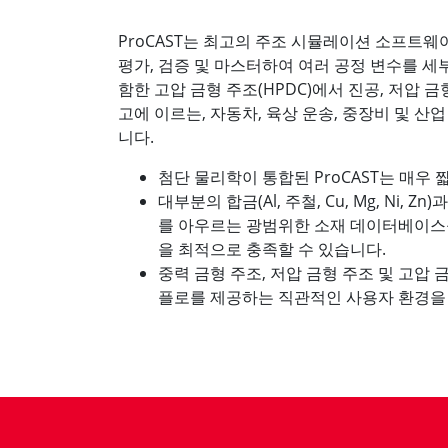
ProCAST는 최고의 주조 시뮬레이션 소프트웨
평가, 검증 및 마스터하여 여러 공정 변수를 세
함한 고압 금형 주조(HPDC)에서 진공, 저압 금형 
고에 이르는, 자동차, 육상 운송, 중장비 및 
니다.
첨단 물리학이 통합된 ProCAST는 매우
대부분의 합금(Al, 주철, Cu, Mg, Ni, 
를 아우르는 광범위한 소재 데이터베이스
을 최적으로 충족할 수 있습니다.
중력 금형 주조, 저압 금형 주조 및 고압
플로를 제공하는 직관적인 사용자 환경을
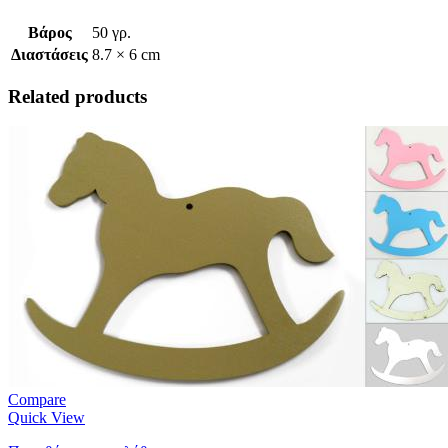
Βάρος
50 γρ.
Διαστάσεις
8.7 × 6 cm
Related products
Compare
Quick View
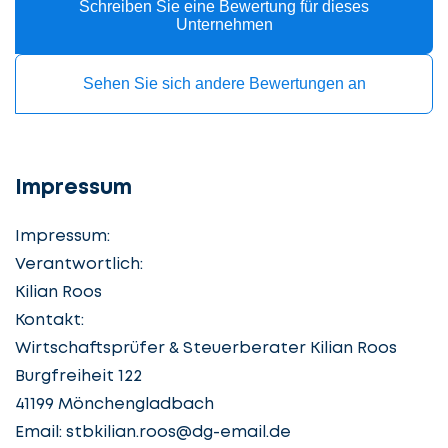
Schreiben Sie eine Bewertung für dieses
Unternehmen
Sehen Sie sich andere Bewertungen an
Impressum
Impressum:
Verantwortlich:
Kilian Roos
Kontakt:
Wirtschaftsprüfer & Steuerberater Kilian Roos
Burgfreiheit 122
41199 Mönchengladbach
Email:
stbkilian.roos@dg-email.de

Your task:
Each entry above should be printed again word for word, with any picture dropped.

Solved exercise:
ProCAST는 최고의 주조 시뮬레이션 소프트웨
평가, 검증 및 마스터하여 여러 공정 변수를 세
함한 고압 금형 주조(HPDC)에서 진공, 저압 금형 
고에 이르는, 자동차, 육상 운송, 중장비 및 
니다.
첨단 물리학이 통합된 ProCAST는 매우
대부분의 합금(Al, 주철, Cu, Mg, Ni, 
를 아우르는 광범위한 소재 데이터베이스
을 최적으로 충족할 수 있습니다.
중력 금형 주조, 저압 금형 주조 및 고압
플로를 제공하는 직관적인 사용자 환경을
Βάρος
50 γρ.
Διαστάσεις
8.7 × 6 cm
Related products
Compare
Quick View
Schreiben Sie eine Bewertung für dieses
Unternehmen
Sehen Sie sich andere Bewertungen an
Impressum
Impressum:
Verantwortlich:
Kilian Roos
Kontakt:
Wirtschaftsprüfer & Steuerberater Kilian Roos
Burgfreiheit 122
41199 Mönchengladbach
Email:
stbkilian.roos@dg-email.de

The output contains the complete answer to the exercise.